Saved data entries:

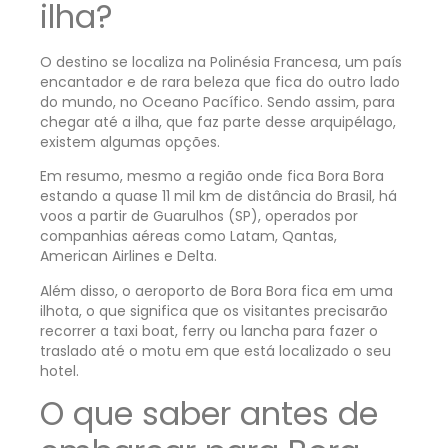
ilha?
O destino se localiza na Polinésia Francesa, um país
encantador e de rara beleza que fica do outro lado
do mundo, no Oceano Pacífico. Sendo assim, para
chegar até a ilha, que faz parte desse arquipélago,
existem algumas opções.
Em resumo, mesmo a região onde fica Bora Bora
estando a quase 11 mil km de distância do Brasil, há
voos a partir de Guarulhos (SP), operados por
companhias aéreas como Latam, Qantas,
American Airlines e Delta.
Além disso, o aeroporto de Bora Bora fica em uma
ilhota, o que significa que os visitantes precisarão
recorrer a taxi boat, ferry ou lancha para fazer o
traslado até o motu em que está localizado o seu
hotel.
O que saber antes de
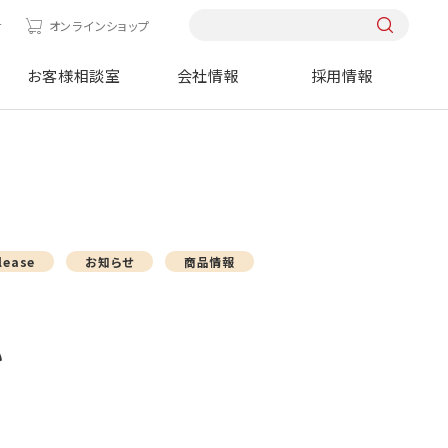
せ
オンラインショップ
お客様相談室
会社情報
採用情報
lease
お知らせ
商品情報
い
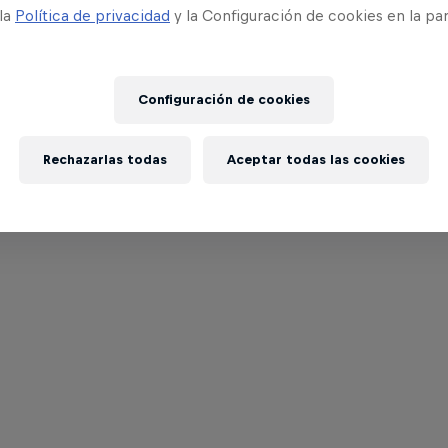
 la
Política de privacidad
y la Configuración de cookies en la pa
Configuración de cookies
Rechazarlas todas
Aceptar todas las cookies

▸ Your goal
Report all lines of the data above that include the string "Configuración".

▸ Result below
y la Configuración de cookies en la pa
Configuración de cookies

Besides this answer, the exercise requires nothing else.